Viscosity Analysis of Copper Aluminium Manganese (CuAlMn) Shape Memory Alloy Mixed with Polyethylene Glycol (Peg), Polymethyl Methacrylate Acrylic (Pmma) and Stearic Acid (Sa) Based Binder

Abstract

Shape memory alloys (SMAs) are a class of smart materials that have the unusual feature of remembering the initial shape after plastic deformation. SMAs differ from traditional elastic/plastic materials in because of reversible hysteretic thermos mechanical behavior. Copper (Cu) based shape memory alloys are the most promising in terms of practical application due to their inexpensive cost and high recovery force. Powder injection molding (PIM) is well known for the creation of complex components (micro parts) and Copper Aluminium Manganese (CuAlMn) materials are studied through this process. The rheological behavior of the feedstock needs to be determined to avoid any nonhomogeneous mixture between powder and binder that may result in powder and binder separation during the injection molding process.

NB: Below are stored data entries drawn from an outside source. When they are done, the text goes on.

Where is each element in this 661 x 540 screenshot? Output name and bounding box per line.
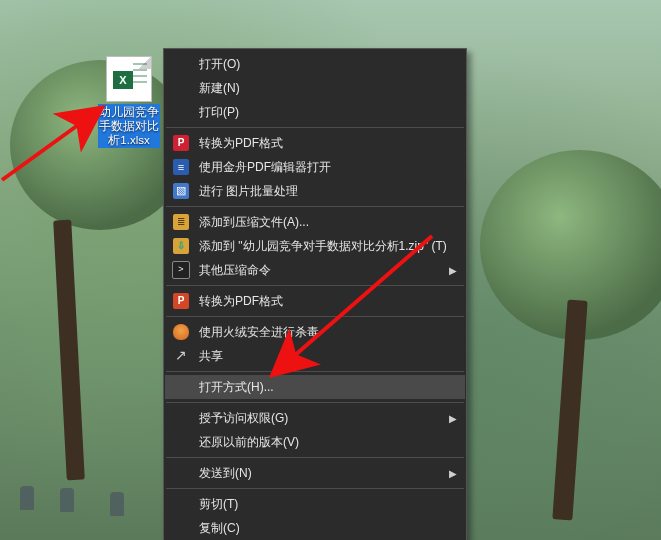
submenu-arrow-icon: ▶ [449, 265, 457, 276]
menu-convert-pdf[interactable]: 转换为PDF格式 [165, 131, 465, 155]
menu-label: 打开方式(H)... [199, 379, 457, 396]
menu-label: 打开(O) [199, 56, 457, 73]
menu-huorong-scan[interactable]: 使用火绒安全进行杀毒 [165, 320, 465, 344]
menu-separator [166, 457, 464, 458]
menu-label: 添加到压缩文件(A)... [199, 214, 457, 231]
menu-add-to-named-zip[interactable]: 添加到 "幼儿园竞争对手数据对比分析1.zip" (T) [165, 234, 465, 258]
menu-label: 授予访问权限(G) [199, 410, 443, 427]
terminal-icon [171, 261, 191, 279]
archive-icon [171, 213, 191, 231]
archive-add-icon [171, 237, 191, 255]
menu-label: 剪切(T) [199, 496, 457, 513]
menu-cut[interactable]: 剪切(T) [165, 492, 465, 516]
excel-file-icon: X [106, 56, 152, 102]
menu-jinzhou-pdf-open[interactable]: 使用金舟PDF编辑器打开 [165, 155, 465, 179]
doc-icon [171, 158, 191, 176]
menu-label: 共享 [199, 348, 457, 365]
excel-badge: X [113, 71, 133, 89]
submenu-arrow-icon: ▶ [449, 413, 457, 424]
menu-label: 打印(P) [199, 104, 457, 121]
menu-separator [166, 371, 464, 372]
image-icon [171, 182, 191, 200]
menu-send-to[interactable]: 发送到(N) ▶ [165, 461, 465, 485]
menu-separator [166, 285, 464, 286]
menu-separator [166, 402, 464, 403]
shield-icon [171, 323, 191, 341]
desktop-file-xlsx[interactable]: X 幼儿园竞争手数据对比析1.xlsx [98, 56, 160, 148]
menu-print[interactable]: 打印(P) [165, 100, 465, 124]
share-icon: ↗ [171, 347, 191, 365]
menu-label: 使用金舟PDF编辑器打开 [199, 159, 457, 176]
menu-add-to-archive[interactable]: 添加到压缩文件(A)... [165, 210, 465, 234]
menu-label: 其他压缩命令 [199, 262, 443, 279]
menu-convert-pdf-2[interactable]: 转换为PDF格式 [165, 289, 465, 313]
context-menu: 打开(O) 新建(N) 打印(P) 转换为PDF格式 使用金舟PDF编辑器打开 … [163, 48, 467, 540]
menu-open[interactable]: 打开(O) [165, 52, 465, 76]
menu-separator [166, 316, 464, 317]
menu-label: 使用火绒安全进行杀毒 [199, 324, 457, 341]
menu-label: 进行 图片批量处理 [199, 183, 457, 200]
menu-open-with[interactable]: 打开方式(H)... [165, 375, 465, 399]
menu-label: 新建(N) [199, 80, 457, 97]
file-label: 幼儿园竞争手数据对比析1.xlsx [98, 104, 160, 148]
menu-label: 转换为PDF格式 [199, 135, 457, 152]
menu-share[interactable]: ↗ 共享 [165, 344, 465, 368]
menu-other-zip[interactable]: 其他压缩命令 ▶ [165, 258, 465, 282]
menu-separator [166, 206, 464, 207]
menu-separator [166, 127, 464, 128]
pdf-icon [171, 134, 191, 152]
menu-separator [166, 488, 464, 489]
menu-label: 添加到 "幼儿园竞争对手数据对比分析1.zip" (T) [199, 238, 457, 255]
ppt-icon [171, 292, 191, 310]
menu-label: 复制(C) [199, 520, 457, 537]
menu-new[interactable]: 新建(N) [165, 76, 465, 100]
submenu-arrow-icon: ▶ [449, 468, 457, 479]
menu-grant-access[interactable]: 授予访问权限(G) ▶ [165, 406, 465, 430]
menu-label: 发送到(N) [199, 465, 443, 482]
desktop-wallpaper: X 幼儿园竞争手数据对比析1.xlsx 打开(O) 新建(N) 打印(P) 转换… [0, 0, 661, 540]
menu-label: 还原以前的版本(V) [199, 434, 457, 451]
menu-label: 转换为PDF格式 [199, 293, 457, 310]
menu-batch-image[interactable]: 进行 图片批量处理 [165, 179, 465, 203]
menu-copy[interactable]: 复制(C) [165, 516, 465, 540]
menu-restore-previous[interactable]: 还原以前的版本(V) [165, 430, 465, 454]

This work focused on the rheological properties of CuAlMn with a binder system of polyethylene glycol (Peg), polymethyl methacrylate acrylic (Pmma) and stearic acid (Sa). The critical powder volume percentage of composite was at 85wt% Cu, 12wt% Al and 3wt% Mn was obtained. Based on such value, the powder loadings used in this work was 58wt% mixed with 73wt% Peg, 12wt% Pmma and 5wt% Sa. A capillary rheometer was employed for the rheological studies where the relationship between shear rate and viscosity was investigated. There were 3 variant temperatures (115℃, 125℃ and 135℃) and 4 loads (40N, 50N, 60N and 70N) applied for the rheology test. The obtained result shows that the overall shear rate and viscosity are within the PIM process recommended range and flow index is below 1. This shows pseudoplastic behavior of the feedstock.